26.3317 · Interpellation · 2026-03-19
Département de l'intérieur
L’avis relatif à l’intervention est disponible
Wortlaut
Dans le débat sur la hausse des coûts de la santé, il est régulièrement demandé aux assurées et aux assurés de faire preuve de responsabilité, notamment en contrôlant les factures médicales qui leur sont adressées. La LAMal prévoit en effet que les patients reçoivent une copie des factures afin de pouvoir en vérifier l’exactitude.
Or, dans la réalité, ce contrôle a toujours été très difficile, la complexité des systèmes tarifaires rendant la lecture des factures quasiment impossible pour une personne sans connaissances spécialisées.
Depuis l’introduction du tarif ambulatoire TARDOC au 1er janvier 2026 et la mise en place de nouveaux standards d’échange de données, une étape supplémentaire a été franchie. Les patients ne reçoivent souvent plus la facture originale détaillée, mais un document résumé par chapitres tarifaires. Ce format ne permet plus de vérifier concrètement les prestations facturées, leur durée ou leur cumul.
Ainsi, au moment même où l’on exige davantage de vigilance de la part des assurés, on leur retire les moyens d’exercer ce contrôle. Cette situation affaiblit la transparence du système et contredit l’objectif même de l’obligation de transmission des factures.
La problématique de la lisibilité des factures a déjà été soulevée dans l’interpellation 25.3350 de la conseillère nationale Nadine Masshardt.
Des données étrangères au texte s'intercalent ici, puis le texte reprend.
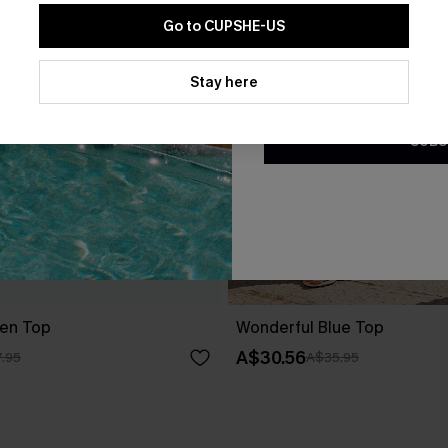
Go to CUPSHE-US
By clicking this button, you a
updates from Cupshe via email
Stay here
Conditions
and
Privacy Policy
.
SUBS
en Top
Wonderful Blue Top
A$30.56
.95
A$35.95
Les changements intervenus en 2026 rendent cette question encore plus préoccupante.
Le Conseil fédéral est dès lors invité à répondre aux questions suivantes :
Le Conseil fédéral estime-t-il que, depuis l’introduction de TARDOC au 1er janvier 2026, les patients disposent encore des informations nécessaires pour exercer le contrôle des factures que la loi leur demande d’assumer ?
Pour quelles raisons la copie de facture adressée aux patients ne correspond-elle plus systématiquement à la facture originale détaillée transmise à l’assureur ?
Le Conseil fédéral est-il prêt à adapter les prescriptions afin de garantir que les patients puissent recevoir automatiquement, ou sur demande, une copie complète et détaillée de la facture originale ?
Comment le Conseil fédéral entend-il concilier la volonté de responsabiliser les assurés avec une évolution des factures qui rend leur contrôle pratiquement impossible ?
Stellungnahme des Bundesrates
1. L’art. 42, al. 3, de la loi fédérale sur l’assurance-maladie (LAMal ; RS 832.10) oblige tous les fournisseurs de prestations à transmettre aux assurés une facture détaillée et compréhensible, dans le système du tiers garant, et une copie de la facture, dans le système du tiers payant (c.-à-d. en cas de remboursement direct par l’assureur). Les factures doivent contenir toutes les indications administratives et médicales nécessaires pour vérifier le calcul de la rémunération et le caractère économique des prestations. Ainsi, les assurés peuvent, au même titre que les assureurs, vérifier eux-mêmes leurs factures et signaler toute erreur éventuelle à l’assureur. En outre, un récapitulatif des prestations peut être transmis en complément. Ce document ne constitue toutefois qu’une vue d’ensemble des prestations fournies et ne contient pas toutes les informations nécessaires au contrôle des factures ; il ne peut donc pas se substituer à la facture ou à la copie de celle-ci.2. et 4. Il incombe aux partenaires tarifaires, à savoir les fournisseurs de prestations et les assureurs, de régler dans les limites du cadre légal les modalités du décompte des prestations. Pour ce qui est du nouveau système tarifaire global pour le secteur médical ambulatoire (TARDOC et forfaits ambulatoires), l’Office fédéral de la santé publique (OFSP) a déjà averti les partenaires tarifaires concernés (FMH, H+, prio.swiss) qu’il fallait corriger la facturation pour que les assurés reçoivent une copie de la facture. Selon les partenaires tarifaires, il s’agit d’une erreur de programmation qui affecte certains systèmes de facturation des fournisseurs de prestations et qui est en cours de rectification.3. Comme les problèmes décrits découlent d’une erreur technique qui est en cours de correction, le Conseil fédéral ne voit pour l’heure pas la nécessité d’adapter la disposition légale concernant la copie de la facture. Il appartient plutôt aux partenaires tarifaires et en particulier aux fournisseurs de prestations de veiller au respect de l’obligation visée à l’art. 42, al. 3, LAMal consistant à fournir une copie de la facture à l’assuré.